(Data items)
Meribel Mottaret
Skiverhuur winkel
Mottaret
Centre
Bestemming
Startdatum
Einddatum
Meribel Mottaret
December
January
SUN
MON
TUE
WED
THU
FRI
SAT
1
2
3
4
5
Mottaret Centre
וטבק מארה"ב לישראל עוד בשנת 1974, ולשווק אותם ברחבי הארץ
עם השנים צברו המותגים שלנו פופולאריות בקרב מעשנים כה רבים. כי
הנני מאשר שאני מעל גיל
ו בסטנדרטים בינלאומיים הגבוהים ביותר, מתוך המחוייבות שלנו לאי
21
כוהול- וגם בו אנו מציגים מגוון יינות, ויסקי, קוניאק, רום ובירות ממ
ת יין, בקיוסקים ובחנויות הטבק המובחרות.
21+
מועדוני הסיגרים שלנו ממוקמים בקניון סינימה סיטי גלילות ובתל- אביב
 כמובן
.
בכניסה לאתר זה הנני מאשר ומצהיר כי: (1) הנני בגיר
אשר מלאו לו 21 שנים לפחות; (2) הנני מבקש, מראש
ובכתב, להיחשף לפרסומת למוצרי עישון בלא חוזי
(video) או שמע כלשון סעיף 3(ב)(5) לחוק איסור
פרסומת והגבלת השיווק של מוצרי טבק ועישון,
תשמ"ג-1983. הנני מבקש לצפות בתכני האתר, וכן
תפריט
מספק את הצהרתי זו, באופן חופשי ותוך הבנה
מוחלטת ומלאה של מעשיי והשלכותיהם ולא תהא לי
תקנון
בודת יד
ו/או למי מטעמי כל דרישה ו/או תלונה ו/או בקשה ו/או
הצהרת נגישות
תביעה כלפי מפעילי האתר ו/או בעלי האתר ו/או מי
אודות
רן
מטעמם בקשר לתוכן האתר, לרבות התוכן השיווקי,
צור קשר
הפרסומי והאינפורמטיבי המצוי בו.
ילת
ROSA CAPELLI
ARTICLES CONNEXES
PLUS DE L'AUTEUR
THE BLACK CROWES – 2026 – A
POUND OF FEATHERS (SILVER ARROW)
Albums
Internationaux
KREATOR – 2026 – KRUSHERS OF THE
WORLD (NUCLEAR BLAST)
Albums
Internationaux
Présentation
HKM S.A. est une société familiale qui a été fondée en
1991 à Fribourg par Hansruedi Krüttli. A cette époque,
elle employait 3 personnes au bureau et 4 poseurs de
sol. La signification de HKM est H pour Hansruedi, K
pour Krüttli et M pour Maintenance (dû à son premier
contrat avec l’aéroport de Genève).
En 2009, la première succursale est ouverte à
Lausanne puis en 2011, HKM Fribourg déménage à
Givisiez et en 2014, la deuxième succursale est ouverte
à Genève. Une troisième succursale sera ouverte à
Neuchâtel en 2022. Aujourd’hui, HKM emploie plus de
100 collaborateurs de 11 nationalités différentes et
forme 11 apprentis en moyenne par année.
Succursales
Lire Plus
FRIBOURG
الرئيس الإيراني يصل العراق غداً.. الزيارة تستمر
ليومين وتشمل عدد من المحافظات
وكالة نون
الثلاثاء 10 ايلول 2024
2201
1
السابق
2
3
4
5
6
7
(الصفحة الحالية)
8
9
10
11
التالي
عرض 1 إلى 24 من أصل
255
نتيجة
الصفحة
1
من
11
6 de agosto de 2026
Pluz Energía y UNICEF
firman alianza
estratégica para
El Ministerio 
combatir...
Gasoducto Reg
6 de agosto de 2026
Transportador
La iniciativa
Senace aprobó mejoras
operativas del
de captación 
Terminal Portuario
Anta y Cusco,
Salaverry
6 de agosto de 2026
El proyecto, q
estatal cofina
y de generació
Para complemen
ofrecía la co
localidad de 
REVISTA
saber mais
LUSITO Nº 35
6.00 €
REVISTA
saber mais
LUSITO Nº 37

==

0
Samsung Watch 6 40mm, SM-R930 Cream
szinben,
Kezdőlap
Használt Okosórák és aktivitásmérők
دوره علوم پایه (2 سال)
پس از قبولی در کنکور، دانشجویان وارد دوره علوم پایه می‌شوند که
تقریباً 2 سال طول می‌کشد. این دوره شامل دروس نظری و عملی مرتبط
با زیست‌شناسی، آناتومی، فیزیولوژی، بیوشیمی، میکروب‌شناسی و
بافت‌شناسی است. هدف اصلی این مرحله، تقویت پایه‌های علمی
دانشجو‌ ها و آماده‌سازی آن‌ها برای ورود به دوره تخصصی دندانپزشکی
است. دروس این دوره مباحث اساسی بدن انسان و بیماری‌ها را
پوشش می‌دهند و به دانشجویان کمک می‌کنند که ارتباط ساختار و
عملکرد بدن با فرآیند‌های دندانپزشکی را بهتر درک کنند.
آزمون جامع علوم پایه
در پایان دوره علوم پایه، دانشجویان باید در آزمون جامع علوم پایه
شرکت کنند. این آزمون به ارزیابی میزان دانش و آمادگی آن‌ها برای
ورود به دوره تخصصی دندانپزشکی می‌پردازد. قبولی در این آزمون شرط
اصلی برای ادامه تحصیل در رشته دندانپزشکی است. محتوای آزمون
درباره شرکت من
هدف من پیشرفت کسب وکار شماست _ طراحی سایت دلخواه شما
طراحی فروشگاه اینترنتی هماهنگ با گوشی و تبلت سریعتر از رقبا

==

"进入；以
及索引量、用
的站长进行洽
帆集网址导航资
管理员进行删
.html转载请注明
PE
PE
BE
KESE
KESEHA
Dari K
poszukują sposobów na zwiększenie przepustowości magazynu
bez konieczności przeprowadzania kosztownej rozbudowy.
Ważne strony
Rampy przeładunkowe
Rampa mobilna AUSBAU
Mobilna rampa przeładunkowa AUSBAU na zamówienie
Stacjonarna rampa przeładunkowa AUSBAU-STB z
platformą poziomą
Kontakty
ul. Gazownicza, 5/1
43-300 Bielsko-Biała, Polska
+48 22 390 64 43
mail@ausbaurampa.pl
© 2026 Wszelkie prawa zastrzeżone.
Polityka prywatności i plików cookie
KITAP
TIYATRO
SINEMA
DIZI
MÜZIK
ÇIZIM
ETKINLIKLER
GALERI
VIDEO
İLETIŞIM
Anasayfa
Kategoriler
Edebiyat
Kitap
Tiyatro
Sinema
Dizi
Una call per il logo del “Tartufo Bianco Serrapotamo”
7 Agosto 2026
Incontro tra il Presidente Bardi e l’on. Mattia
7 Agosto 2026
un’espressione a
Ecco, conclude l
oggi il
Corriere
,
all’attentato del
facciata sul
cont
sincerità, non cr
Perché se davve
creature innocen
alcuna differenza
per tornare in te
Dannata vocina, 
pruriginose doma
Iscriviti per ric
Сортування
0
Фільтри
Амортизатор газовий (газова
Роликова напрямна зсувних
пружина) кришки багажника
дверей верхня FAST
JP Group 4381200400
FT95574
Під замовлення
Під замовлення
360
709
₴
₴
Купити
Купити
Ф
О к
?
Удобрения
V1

Work task:
Show every line of the data in which the word "שלנו" appears.

Written reply:
עם השנים צברו המותגים שלנו פופולאריות בקרב מעשנים כה רבים. כי
ו בסטנדרטים בינלאומיים הגבוהים ביותר, מתוך המחוייבות שלנו לאי
מועדוני הסיגרים שלנו ממוקמים בקניון סינימה סיטי גלילות ובתל- אביב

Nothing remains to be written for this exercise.